Whitworth’s Ethics Bowl team, the Philosoraptors, won the Northwest Regional Ethics Bowl on Nov. 22 at Seattle Pacific University. The Philosoraptors finished first among 14 teams from 11 universities across five states. Whitworth defeated Gonzaga University, Seattle Pacific University, Portland State University and the University of Alaska-Anchorage. Other universities competing in the ethics bowl included Arizona State University, Pacific Lutheran University, St. Martin’s University, University of Montana, University of Puget Sound and Washington State University.

Whitworth’s win qualifies the team to compete in the National Intercollegiate Ethics Bowl, held in Costa Mesa, Calif., in February 2015. This will be the team’s seventh consecutive appearance in the national tournament.
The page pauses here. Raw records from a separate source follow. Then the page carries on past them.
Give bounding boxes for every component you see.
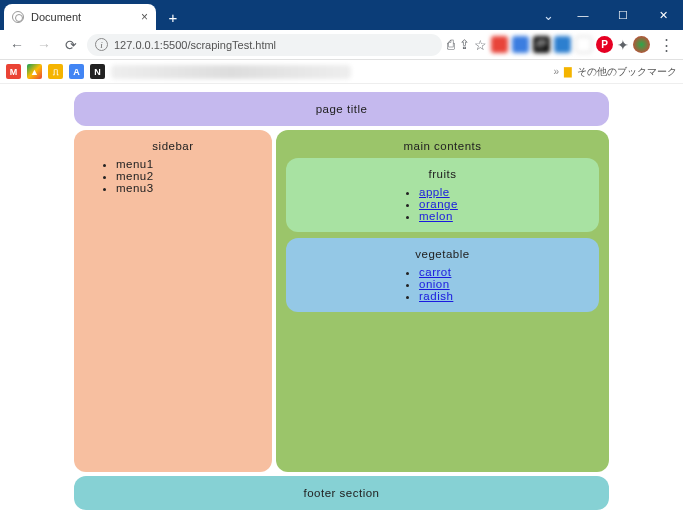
bookmark-icon[interactable]: ▲ xyxy=(27,64,42,79)
bookmark-icon[interactable]: M xyxy=(6,64,21,79)
profile-avatar[interactable] xyxy=(633,36,650,53)
new-tab-button[interactable]: + xyxy=(162,6,184,28)
page-title: page title xyxy=(74,92,609,126)
bookmarks-folder-label[interactable]: その他のブックマーク xyxy=(577,65,677,79)
back-button[interactable]: ← xyxy=(6,34,28,56)
bookmarks-bar: M ▲ ⎍ A N » ▇ その他のブックマーク xyxy=(0,60,683,84)
page-title-text: page title xyxy=(316,103,368,115)
extension-icon[interactable]: f? xyxy=(533,36,550,53)
puzzle-icon[interactable]: ✦ xyxy=(617,37,629,53)
link-apple[interactable]: apple xyxy=(419,186,450,198)
extensions-area: ⎙ ⇪ ☆ f? P ✦ xyxy=(447,36,650,53)
link-carrot[interactable]: carrot xyxy=(419,266,451,278)
main-heading: main contents xyxy=(286,140,599,152)
globe-icon xyxy=(12,11,24,23)
share-icon[interactable]: ⇪ xyxy=(459,37,470,52)
pinterest-icon[interactable]: P xyxy=(596,36,613,53)
extension-icon[interactable] xyxy=(512,36,529,53)
close-icon[interactable]: × xyxy=(141,10,148,24)
sidebar-menu: menu1 menu2 menu3 xyxy=(116,158,258,194)
main-contents: main contents fruits apple orange melon … xyxy=(276,130,609,472)
section-heading: vegetable xyxy=(296,248,589,260)
sidebar-item[interactable]: menu2 xyxy=(116,170,258,182)
link-onion[interactable]: onion xyxy=(419,278,450,290)
sidebar: sidebar menu1 menu2 menu3 xyxy=(74,130,272,472)
address-bar[interactable]: i 127.0.0.1:5500/scrapingTest.html xyxy=(87,34,442,56)
url-text: 127.0.0.1:5500/scrapingTest.html xyxy=(114,39,276,51)
link-orange[interactable]: orange xyxy=(419,198,458,210)
bookmark-icon[interactable]: N xyxy=(90,64,105,79)
list-item: onion xyxy=(419,278,589,290)
window-titlebar: Document × + ⌄ — ☐ ✕ xyxy=(0,0,683,30)
footer-text: footer section xyxy=(303,487,379,499)
overflow-icon[interactable]: » xyxy=(553,66,559,77)
forward-button[interactable]: → xyxy=(33,34,55,56)
list-item: radish xyxy=(419,290,589,302)
sidebar-heading: sidebar xyxy=(88,140,258,152)
section-heading: fruits xyxy=(296,168,589,180)
list-item: orange xyxy=(419,198,589,210)
browser-tab[interactable]: Document × xyxy=(4,4,156,30)
list-item: melon xyxy=(419,210,589,222)
page-viewport: page title sidebar menu1 menu2 menu3 mai… xyxy=(0,84,683,528)
link-melon[interactable]: melon xyxy=(419,210,453,222)
list-item: carrot xyxy=(419,266,589,278)
chevron-down-icon[interactable]: ⌄ xyxy=(533,0,563,30)
extension-icon[interactable] xyxy=(554,36,571,53)
menu-button[interactable]: ⋮ xyxy=(655,36,677,54)
list-item: apple xyxy=(419,186,589,198)
bookmark-icon[interactable]: ⎍ xyxy=(48,64,63,79)
link-radish[interactable]: radish xyxy=(419,290,453,302)
bookmark-star-icon[interactable]: ☆ xyxy=(474,37,487,53)
maximize-button[interactable]: ☐ xyxy=(603,0,643,30)
section-fruits: fruits apple orange melon xyxy=(286,158,599,232)
extension-icon[interactable] xyxy=(491,36,508,53)
window-controls: ⌄ — ☐ ✕ xyxy=(533,0,683,30)
extension-icon[interactable] xyxy=(575,36,592,53)
section-vegetable: vegetable carrot onion radish xyxy=(286,238,599,312)
sidebar-item[interactable]: menu1 xyxy=(116,158,258,170)
bookmark-items-blurred xyxy=(111,65,351,79)
tab-title: Document xyxy=(31,11,81,23)
close-window-button[interactable]: ✕ xyxy=(643,0,683,30)
sidebar-item[interactable]: menu3 xyxy=(116,182,258,194)
footer-section: footer section xyxy=(74,476,609,510)
translate-icon[interactable]: ⎙ xyxy=(447,37,455,52)
reload-button[interactable]: ⟳ xyxy=(60,34,82,56)
bookmark-icon[interactable]: A xyxy=(69,64,84,79)
minimize-button[interactable]: — xyxy=(563,0,603,30)
browser-toolbar: ← → ⟳ i 127.0.0.1:5500/scrapingTest.html… xyxy=(0,30,683,60)
folder-icon: ▇ xyxy=(564,66,572,77)
site-info-icon[interactable]: i xyxy=(95,38,108,51)
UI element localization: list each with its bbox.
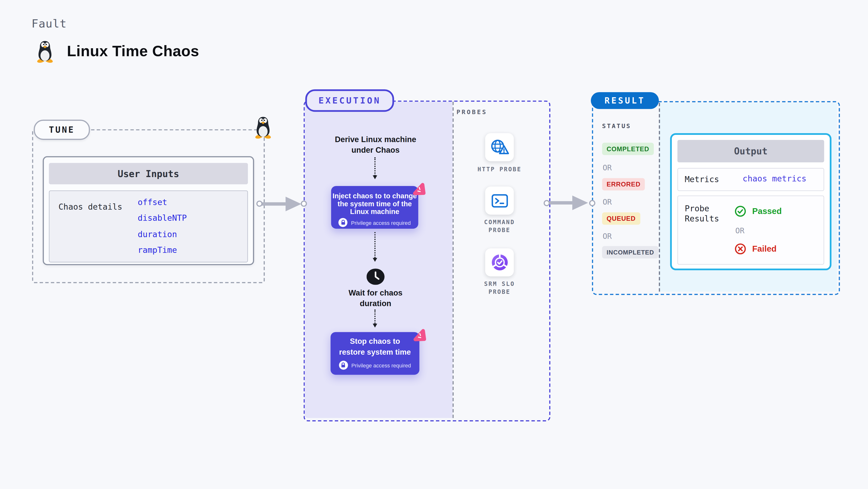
inject-line-3: Linux machine [331,208,418,216]
globe-alert-icon [489,139,509,156]
tunable-duration[interactable]: duration [138,230,177,239]
stop-chaos-step: Stop chaos to restore system time Privil… [331,332,419,374]
tux-penguin-icon [35,40,55,63]
chaos-logo-icon [411,182,427,197]
arrow-shaft [549,201,572,204]
command-probe-label: COMMAND PROBE [465,219,533,234]
stop-line-1: Stop chaos to [331,336,419,347]
lock-icon [339,361,348,369]
derive-line-1: Derive Linux machine [315,134,436,145]
flow-arrow-down-icon [374,309,376,326]
probes-divider-line [453,102,454,418]
derive-step-text: Derive Linux machine under Chaos [315,134,436,156]
status-label: STATUS [602,123,631,130]
probe-results-row: Probe Results Passed OR Failed [677,195,824,264]
command-probe-card [485,187,514,215]
slo-pie-icon [490,253,509,272]
check-circle-icon [735,205,746,217]
arrow-shaft [262,202,285,205]
connector-dot [256,200,262,207]
clock-icon [367,268,385,285]
status-badge-completed: COMPLETED [602,143,654,155]
wait-line-2: duration [315,298,436,309]
tunable-disablentp[interactable]: disableNTP [138,214,187,222]
metrics-label: Metrics [685,174,719,184]
inject-line-1: Inject chaos to to change [331,193,418,200]
status-badge-queued: QUEUED [602,212,640,225]
flow-arrow-down-icon [374,157,376,177]
user-inputs-table: Chaos details offset disableNTP duration… [49,191,248,262]
connector-dot [544,200,550,206]
probe-label-line: COMMAND [465,219,533,226]
connector-dot [301,200,307,207]
inject-chaos-step: Inject chaos to to change the system tim… [331,186,418,229]
connector-dot [589,200,595,206]
fault-category-label: Fault [31,17,67,30]
tune-badge: TUNE [34,120,90,140]
arrow-right-icon [285,196,301,211]
http-probe-label: HTTP PROBE [465,166,533,173]
stop-line-2: restore system time [331,347,419,357]
probe-label-line: PROBE [465,288,533,296]
privilege-note: Privilege access required [351,362,411,368]
failed-label: Failed [752,244,777,254]
or-separator: OR [603,163,612,172]
http-probe-card [485,133,514,161]
flow-arrow-down-icon [374,232,376,260]
execution-badge: EXECUTION [305,89,394,112]
user-inputs-card: User Inputs Chaos details offset disable… [43,156,254,265]
probe-label-line: SRM SLO [465,280,533,288]
terminal-icon [491,193,508,207]
chaos-logo-icon [412,328,427,343]
derive-line-2: under Chaos [315,145,436,156]
inject-line-2: the system time of the [331,200,418,208]
probe-results-line: Results [685,214,719,224]
status-badge-incompleted: INCOMPLETED [602,246,658,258]
diagram-canvas: Fault Linux Time Chaos TUNE User Inputs … [0,0,868,489]
probes-section-label: PROBES [457,108,487,116]
chaos-details-label: Chaos details [58,202,122,211]
or-separator: OR [603,232,612,240]
tunable-ramptime[interactable]: rampTime [138,246,177,255]
status-badge-errored: ERRORED [602,178,645,190]
or-separator: OR [603,197,612,206]
passed-label: Passed [752,206,782,216]
result-badge: RESULT [591,92,659,109]
wait-line-1: Wait for chaos [315,288,436,298]
wait-step-text: Wait for chaos duration [315,288,436,309]
lock-icon [339,218,348,227]
arrow-right-icon [572,195,588,210]
privilege-note: Privilege access required [351,220,411,226]
metrics-value-link[interactable]: chaos metrics [743,174,806,183]
probe-results-line: Probe [685,203,719,214]
probe-results-label: Probe Results [685,203,719,224]
metrics-row: Metrics chaos metrics [677,168,824,191]
tux-penguin-icon [253,116,273,139]
tunable-offset[interactable]: offset [138,198,167,207]
srm-slo-probe-card [485,248,514,276]
srm-slo-probe-label: SRM SLO PROBE [465,280,533,296]
or-separator: OR [735,226,744,235]
page-title: Linux Time Chaos [67,43,199,60]
probe-label-line: PROBE [465,226,533,233]
x-circle-icon [735,243,746,255]
probe-label-line: HTTP PROBE [465,166,533,173]
user-inputs-title: User Inputs [49,163,248,184]
output-card: Output Metrics chaos metrics Probe Resul… [670,133,831,270]
output-title: Output [677,140,824,162]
Whitworth took first at the national tournament in 2012.

“This was our deepest and most experienced team ever,” says Coach Mike Ingram, professor of communication studies at Whitworth. “We continue to benefit from having a range of majors represented, as well as minors and majors in philosophy. All of the team members are also current members of my forensics team, and/or they had public-speaking experience in high school. So they brought excellent thinking and clear communicating to the team.”

In an ethics bowl match, a moderator poses questions to teams of three to five students. The questions concern ethical problems on a wide range of topics. Each team receives a set of ethical issues in advance of the competition, and questions posed to teams at the competition are taken from that set. A panel of judges evaluates answers based on intelligibility, focus on ethically relevant considerations, avoidance of ethical irrelevance, and deliberative thoughtfulness in considering opposing viewpoints.

At the regional ethics bowl, the Whitworth team analyzed 12 cases written by the Association for Practical and Professional Ethics, with topics ranging from environmental management, genetic testing regulation, and child euthanasia laws in Belgium, to United Nations intervention in Haiti, and whether companies can fire CEOs for expressing their political beliefs.

This season’s team members include Kaitlin Barnes, ’17, an English and philosophy double major; Jonathan Kim, ’15, a philosophy major; Rebecca Korf, ’15, a chemistry major; Ellie Probus, ’16, a psychology major; and Sarah Sauter, ’15, a philosophy, French and Spanish triple major. The Philosoraptors are coached by Ingram and Associate Professor of Philosophy Keith Wyma.

Located in Spokane, Wash., Whitworth is a private liberal arts university affiliated with the Presbyterian church. The university, which has an enrollment of 3,000 students, offers 60 undergraduate and graduate degree programs.